Antonio De Iesu , assessore alla Legalità del Comune di Napoli

“Aggredire il patrimonio accumulato da un clan attraverso estorsioni, usura o traffico di droga è la migliore mossa che lo Stato possa fare. Nel nostro caso si tratta di un’abitazione, di un focolare domestico sottratto a una famiglia malavitosa che sarà destinato alla crescita di un gruppo di ragazzi autistici. Davvero, una vittoria della parte sana della città”.   

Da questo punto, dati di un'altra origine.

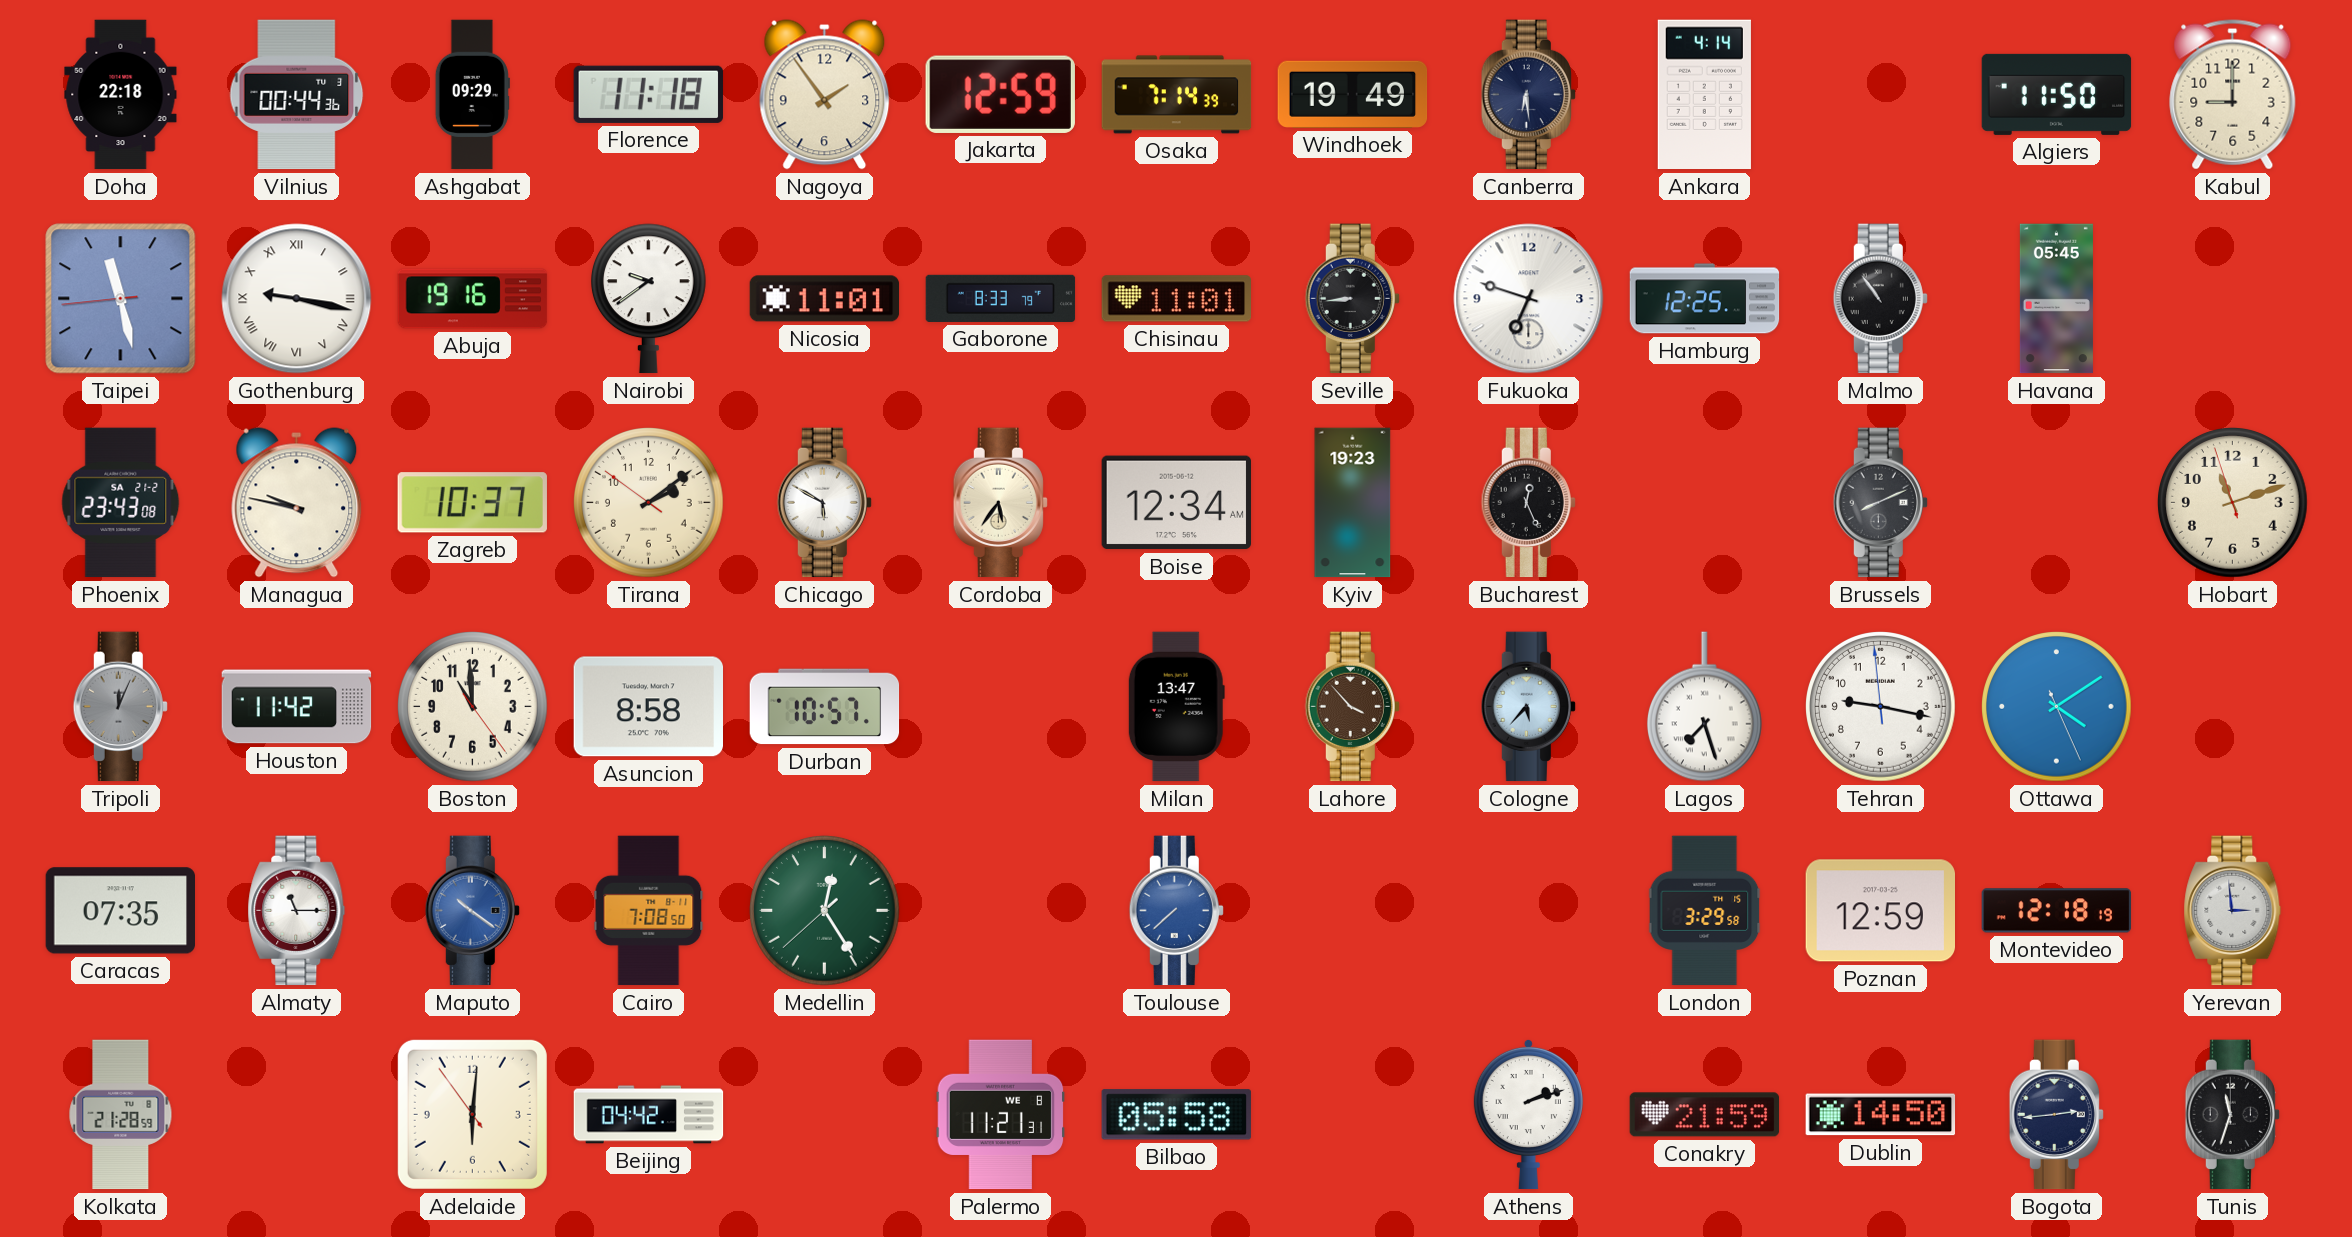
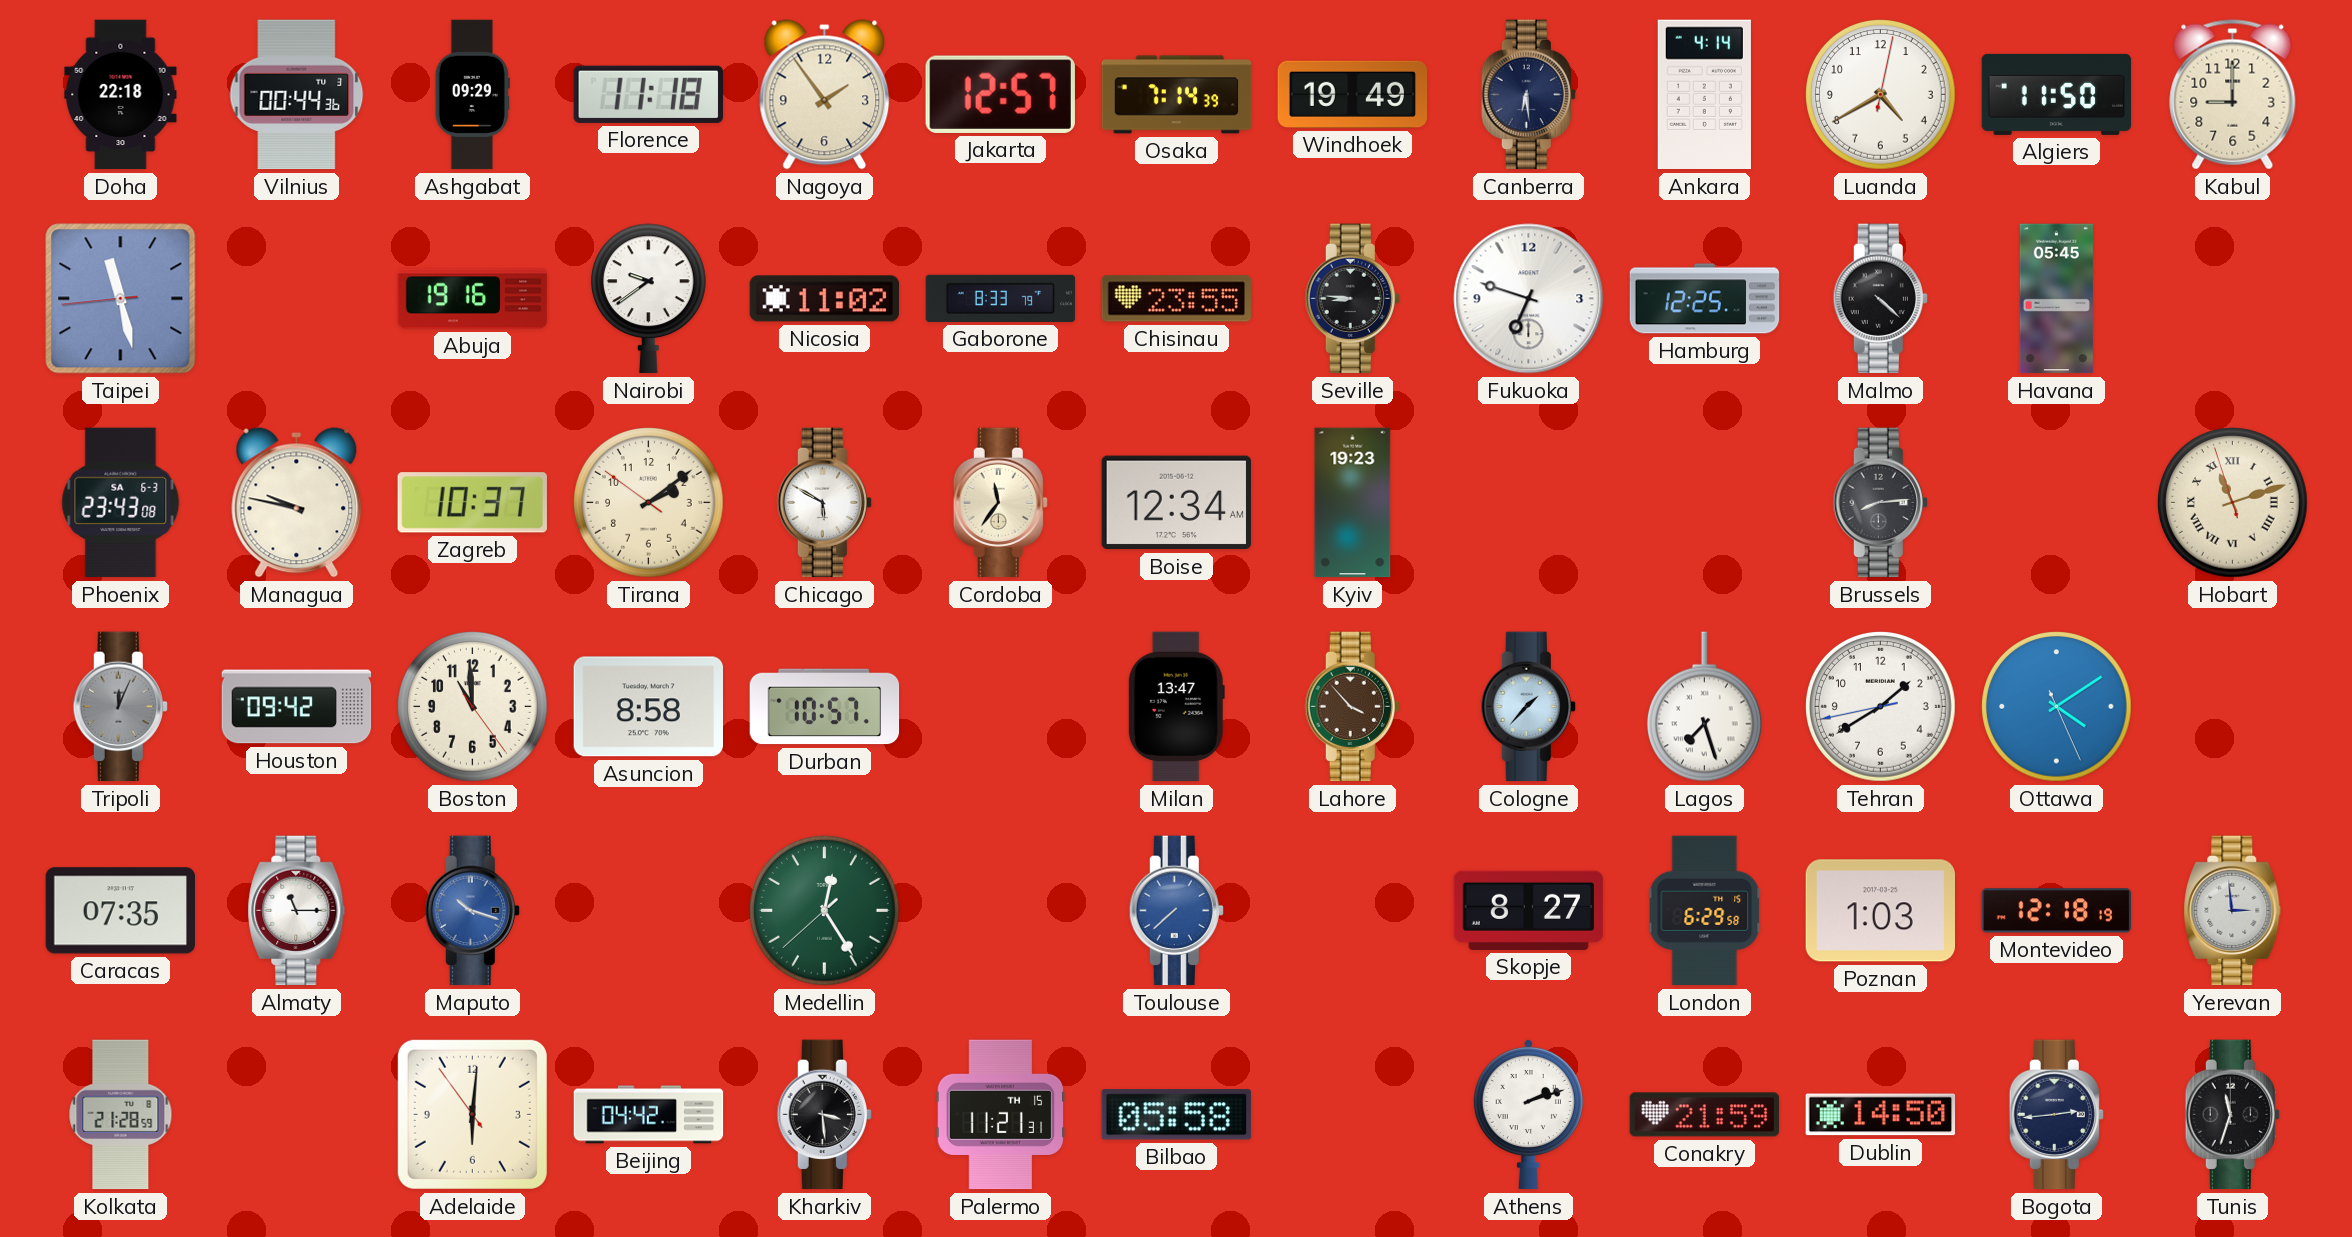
Jakarta: 12:59 -> 12:57
Luanda: none -> 4:40
Gothenburg: 9:17 -> none
Nicosia: 11:01 -> 11:02
Chisinau: 11:01 -> 23:55
Seville: 8:44 -> 8:46
Malmo: 10:54 -> 4:22
Phoenix date: SA 21-2 -> SA 6-3
Cordoba: 5:36 -> 11:36
Bucharest: 12:26 -> none
Brussels: 8:11 -> 8:14
Hobart numerals: Arabic -> Roman
Houston: 11:42 -> 09:42
Cologne: 5:37 -> 1:37
Tehran: 9:16 -> 1:39
Maputo: 10:21 -> 10:18
Cairo: 7:08 -> none
Skopje: none -> 8:27
London: 3:29 -> 6:29
Poznan: 12:59 -> 1:03
Kharkiv: none -> 3:29
Palermo date: WE 8 -> TH 15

Gaetano Manfredi, sindaco di Napoli

“Questa Amministrazione ha offerto un sostegno convinto sin dal primo momento al progetto di Casa Comune per almeno tre motivi: va incontro alle esigenze della fascia fragile della popolazione in un quartiere complesso della nostra città; la sua vocazione sociale rappresenta il peggiore smacco per la criminalità organizzata alla quale la casa è stata confiscata ed infine perché sperimenta un modello di collaborazione pubblico-privata, con il sostegno di una banca del Nord Italia, che innesca un processo di crescita in termini di occupazione e di sviluppo sulla linea del metodo che stiamo sperimentando con efficacia”.

 

Come nasce la CASA COMUNE

FASE 1

Guber Banca intervista Sarah Mancini

novembre 2022

Andrea Portesi di Guber Banca intervista Sarah Mancini, Direttrice del centro di riabilitazione “Argo” all’interno di “FOQUS”.

FASE 2

Il primo accesso alla CASA COMUNE

novembre 2022

Un alloggio di 200 metri quadrati nel cuore di Napoli confiscato alla camorra ospiterà “Casa Comune“, il primo progetto di co-housing rivolto a ragazzi affetti da autismo, che offrirà loro percorsi di autonomia, occasioni di socializzazione, formazione e lavoro.

FASE 3

La concessione del bene confiscato alla camorra

gennaio 2024

Nella giornata di giovedi 18 gennaio 2024, la Presidente di FOQUS Rachele Furfaro è stata convocata presso la sede di “Napoli Servizi” S.p.A., Società in-house providing a totale partecipazione del Comune di Napoli, per la firma dell’atto di concessione del bene confiscato, in presenza del dirigente di “Napoli Servizi” rappresentante del Comune di Napoli, Daniele D’Ambrosio.